Sığınma politikasında insancıl söylemler öne çıkarılmakla birlikte, sığınmanın nedenlerinin ortadan kaldırılmasından söz edilmiyor. Silah satışları devam ettikçe, emperyalist paylaşım amacıyla savaşlar, ekonomi ve iklim politikalarından vazgeçilmedikçe sığınmanın ortadan kaldırılamayacağı açıktır. Bu nedenle sığınma ve mültecilik sorunu sadece Almanya’ya gelenlerle sınırlı değildir, olmamalı. Bu nedenle Almanya’nın, dünya genelinde sığınma ve göç sorunun önüne geçilmesi için sorumluluk üstlenmesi gerekiyor. Hiç kimsenin yaşadığı koşullar nedeniyle yerini-yurdunu terk etmek zorunda kalmadığı bir dünyada ancak zorunlu göçler engellenebilir.
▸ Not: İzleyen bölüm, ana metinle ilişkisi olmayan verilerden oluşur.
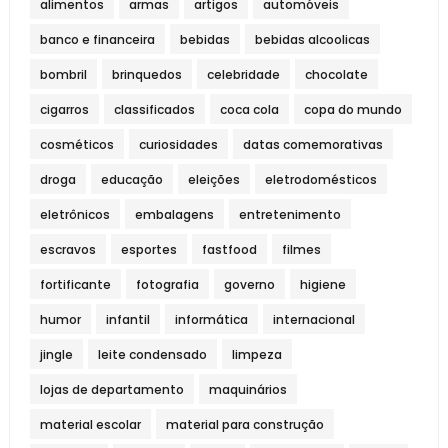
alimentos
armas
artigos
automóveis
banco e financeira
bebidas
bebidas alcoolicas
bombril
brinquedos
celebridade
chocolate
cigarros
classificados
coca cola
copa do mundo
cosméticos
curiosidades
datas comemorativas
droga
educação
eleições
eletrodomésticos
eletrônicos
embalagens
entretenimento
escravos
esportes
fastfood
filmes
fortificante
fotografia
governo
higiene
humor
infantil
informática
internacional
jingle
leite condensado
limpeza
lojas de departamento
maquinários
material escolar
material para construção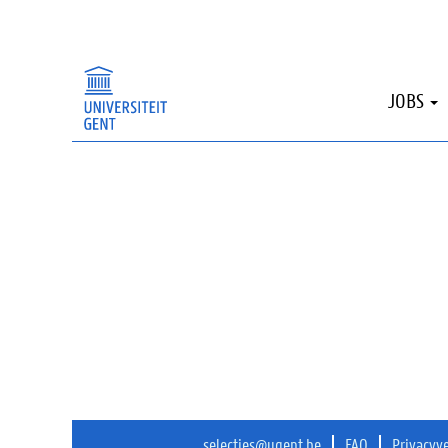
Sorry, deze publicatie is niet langer beschi
JOBS
selecties@ugent.be
FAQ
Privacyv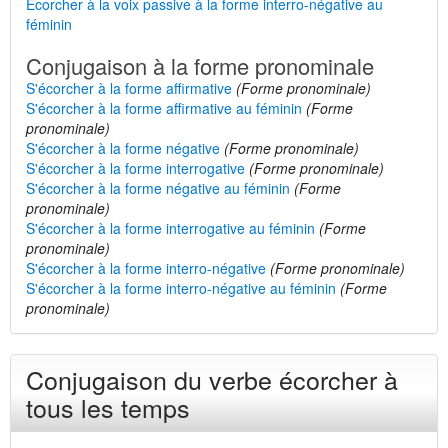
Écorcher à la voix passive à la forme interro-négative au
féminin
Conjugaison à la forme pronominale
S'écorcher à la forme affirmative
(Forme pronominale)
S'écorcher à la forme affirmative au féminin
(Forme
pronominale)
S'écorcher à la forme négative
(Forme pronominale)
S'écorcher à la forme interrogative
(Forme pronominale)
S'écorcher à la forme négative au féminin
(Forme
pronominale)
S'écorcher à la forme interrogative au féminin
(Forme
pronominale)
S'écorcher à la forme interro-négative
(Forme pronominale)
S'écorcher à la forme interro-négative au féminin
(Forme
pronominale)
Conjugaison du verbe écorcher à
tous les temps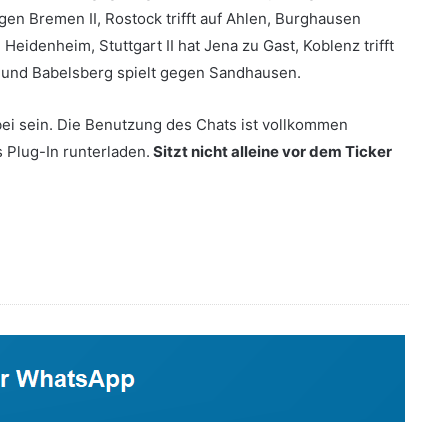
gen Bremen II, Rostock trifft auf Ahlen, Burghausen
idenheim, Stuttgart II hat Jena zu Gast, Koblenz trifft
, und Babelsberg spielt gegen Sandhausen.
ei sein. Die Benutzung des Chats ist vollkommen
s Plug-In runterladen.
Sitzt nicht alleine vor dem Ticker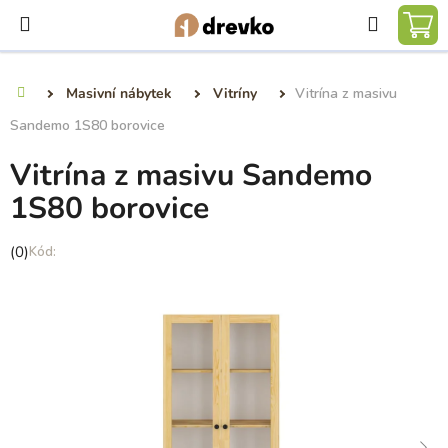
Přejít
Hledat
na
NÁ
obsah
KO
Masivní nábytek
Vitríny
Vitrína z masivu
Domů
Sandemo 1S80 borovice
Vitrína z masivu Sandemo
1S80 borovice
Průměrné
(0)
hodnocení
produktu
je
0,0
z
5
hvězdiček.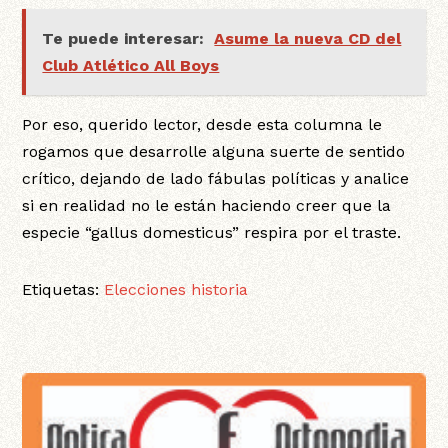
Te puede interesar:
Asume la nueva CD del
Club Atlético All Boys
Por eso, querido lector, desde esta columna le
rogamos que desarrolle alguna suerte de sentido
crítico, dejando de lado fábulas políticas y analice
si en realidad no le están haciendo creer que la
especie “gallus domesticus” respira por el traste.
Etiquetas:
Elecciones
historia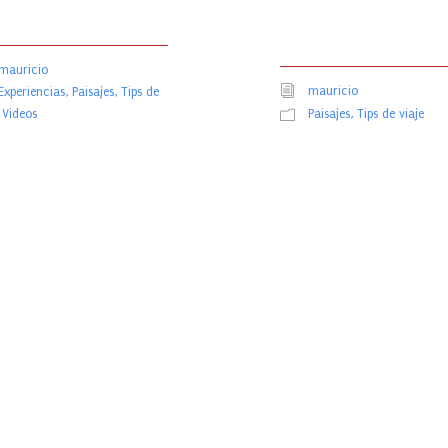
mauricio
mauricio
Experiencias
,
Paisajes
,
Tips de
Paisajes
,
Tips de viaje
Videos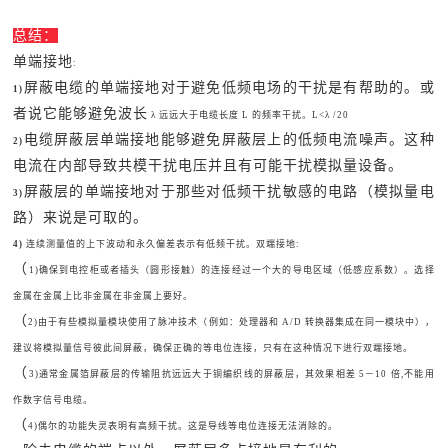
总结：
单端接地
:
屏蔽电缆的单端接地对于避免低频电场的干扰是有帮助的。或
1)
者说它能够避免波长
λ 远远大于电缆长度 L 的频率干扰。L<λ /20
电缆屏蔽层单端接地能够避免屏蔽层上的低频电流噪声。这种
2)
电流在内部导致共模干扰电压并且有可能干扰模拟量设备。
屏蔽层的单端接地对于那些对低频干扰敏感的电路（模拟量电
3)
路）来说是可取的。
4)
连续测量值的上下波动和永久偏差表示有低频干扰。双端接地:
（
1)确保到电控柜或者插头（圆形接触）的连接经过一个大的导电区域（低感应系数）。选择
金属在金属上比非金属在非金属上要好。
（
2)由于有些模拟量模块使用了脉冲技术（例如：处理器和 A/D 转换器集成在同一模块中），
建议将模拟量信号彼此间屏蔽，确保正确的等电位连接，只有在这种情况下进行双端接地。
（
3)通常金属箔屏蔽层的传输阻抗远远大于铜编织线的屏蔽层，其效果相差 5－10 倍,不能用
作数字信号电缆。
（
4)偶尔的功能失灵表明有高频干扰。这是导线等电位连接无法消除的。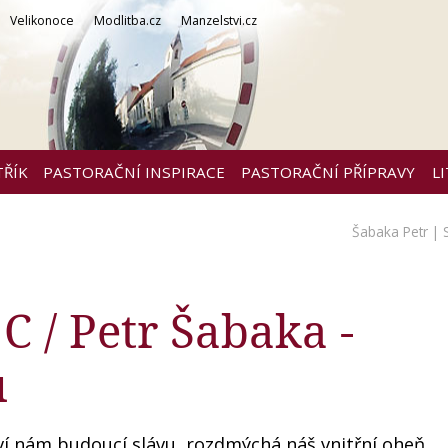
Velikonoce
Modlitba.cz
Manzelstvi.cz
TŘÍK
PASTORAČNÍ INSPIRACE
PASTORAČNÍ PŘÍPRAVY
L
Šabaka Petr
| 
 C / Petr Šabaka -
u
ví nám budoucí slávu, rozdmýchá náš vnitřní oheň.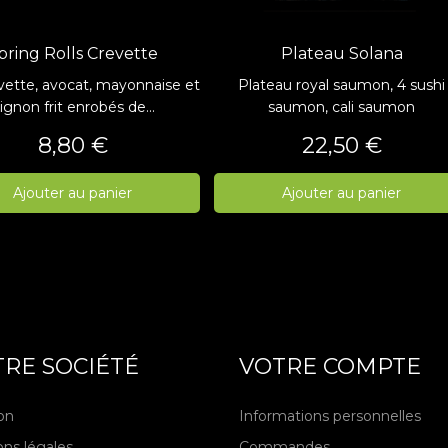
pring Rolls Crevette
Plateau Solana
evette, avocat, mayonnaise et
Plateau royal saumon, 4 sushi
ignon frit enrobés de...
saumon, cali saumon
Prix
Prix
8,80 €
22,50 €
Ajouter au panier
Ajouter au panier
RE SOCIÉTÉ
VOTRE COMPTE
son
Informations personnelles
ns légales
Commandes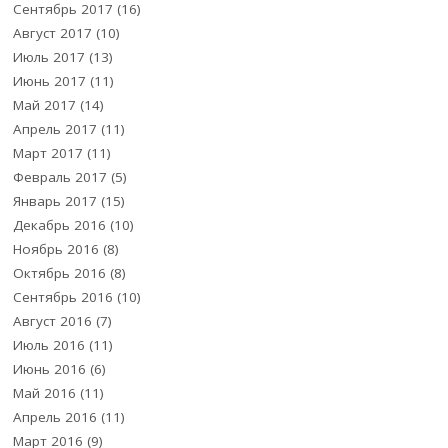
Сентябрь 2017
(16)
Август 2017
(10)
Июль 2017
(13)
Июнь 2017
(11)
Май 2017
(14)
Апрель 2017
(11)
Март 2017
(11)
Февраль 2017
(5)
Январь 2017
(15)
Декабрь 2016
(10)
Ноябрь 2016
(8)
Октябрь 2016
(8)
Сентябрь 2016
(10)
Август 2016
(7)
Июль 2016
(11)
Июнь 2016
(6)
Май 2016
(11)
Апрель 2016
(11)
Март 2016
(9)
Bunun için silah satışlarından, savaş politikalarından vazgeçilmelidir. İltica etmek isteyen herkese bu olanak tanınmalı, Avrupa Birliği sınırları kapatılarak insanların Akdeniz’de yaşamlarını yitirmelerine yol açan politikalara son verilmelidir. AB dışında kalan ülkelerin güvenli ülke ilan edilerek, AB sınırlarının mültecilere kapatılma politikalarından vazgeçilmelidir. Kalifiye olan mültecileri ‘iyi’, olmayanları ‘kötü’ olarak değerlendiren insanlık dışı politikadan vazgeçilmelidir.
Taleplerimiz:
- ‘Modern bir göç ülkesi olmanın’ gereği olarak her türden ayrımcılık yasaklanmalı, her alanda yerli göçmen ayrımı kaldırılarak eşit haklar sağlanmalıdır!
-
Alman vatandaşlığına geçiş süresinin düşürülmesi olumlu, ancak vatandaşlığa geçiş için var olan engeller de kaldırılmalıdır!
-
Alman vatandaşlığına geçişte “Alman yaşam biçimi” tanımlaması yerine evrensel hukuk ve insan hakları değerleri belirleyici kriter olmalıdır!
-
Almanya’yı yaşam merkezi olarak gören ve oturum hakkına sahip bütün “yabancılara” seçme-seçilme ve referandumlarda oy kullanma hakkı verilmeli!
-
Her alanda kurumsal ırkçılıkla ciddi bir mücadele yürütülmeli, bunu yapan memurlar görevden alınmalıdır!
-
İltica hakkı Anayasa ile güvence altına alınmış temel bir haktır. Bu nedenle iltica etmek isteyenlere kayıtsız şartsız bu hak tanınmalıdır!
-
Sığınmacılarla değil, sığımanın nedenleriyle mücadele edilmeli, yurtdışına silah satışı derhal durdurulmalıdır.
-
Mülteciler arasında kalifiye olan olmayan ayrımına son verilmeli, dil öğrenme, insanca barınma ve çalışma koşulları sağlanmalıdır.